さてX-T1に装着して撮影に出かけると、バッテリーグリップのない素のボディにはいささかレンズが大きく感じる。重量バランスや操作性は悪くないので、撮影していてはどうということはない(F値刻印がない事を除けば…)。ただ街中での移動時などは無駄に存在感がある感じでカメラバッグに片付けたくなる。

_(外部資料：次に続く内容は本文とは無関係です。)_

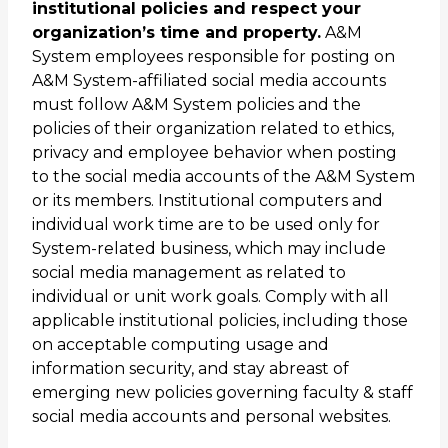
institutional policies and respect your
organization’s time and property.
A&M
System employees responsible for posting on
A&M System-affiliated social media accounts
must follow A&M System policies and the
policies of their organization related to ethics,
privacy and employee behavior when posting
to the social media accounts of the A&M System
or its members. Institutional computers and
individual work time are to be used only for
System-related business, which may include
social media management as related to
individual or unit work goals. Comply with all
applicable institutional policies, including those
on acceptable computing usage and
information security, and stay abreast of
emerging new policies governing faculty & staff
social media accounts and personal websites.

それはともかく換算15mmの画角はさすがに広い。ファインダーを覗いてちょいとズームリングを回せば何でもかんでも収まってしまい、つい足を使うことを忘れてしまう。京都駅前に立てば駅舎からその前にそびえる京都タワーまでまとめて写せてしまい、今までにない画角の広さが新鮮だった。

早朝の京都駅舎と京都タワー

画角の広さといったら電車の座席に座りながらにして、窓枠ごと車窓を切り取ることもできる。足を使わないどころか座りっぱなしである。

電車の窓枠と車窓

便利ではあるがそれと引き換えに写りの方は大したことはない。と思いきやこれが実によく写るから困りもので、これでは単焦点に付け替えるのが面倒になってしまうではないか。

印象はともかく単焦点レンズと撮り比べたらどうなんだろうと思い、XF16mmと同アングルで撮り比べてみると、これが全然遜色のない写りだった。XF16mmはお気に入りのレンズなだけに複雑な心境である。

ならばXF23mmF1.4ならどうかと比較すると、こちらは一目で見分けがつくほどXF23mmの方がくっきり解像していた。単焦点レンズの面目躍如である。XF10-24mmのテレ端は中心部はシャープだが周辺部は何だかボヤボヤしていた。

岩の上に生える木

もう一つ印象的なのは逆光に強いことで、ズームレンズだし太陽を構図に入れたらゴーストが出やすいかと思ったが全然出てくれない。ここで派手にゴーストが発生してやっぱ単焦点じゃないとダメだよな、となる予定が変更である。

逆光でもゴーストは出にくい

しばらく旅に持ち歩いてみたけど、写りではなかなかとケチを付けるところの見つからない優等生なレンズだった。これとXF35mmを持っていけば何でもござれといった感じだ。それだけに絞りリングにF値刻印がないのが残念。

ただ便利すぎてどんどん適当に撮影するようになっていったので、今は意図的にXF16mmを装着してどうしても必要な時だけ取り出すようにしている。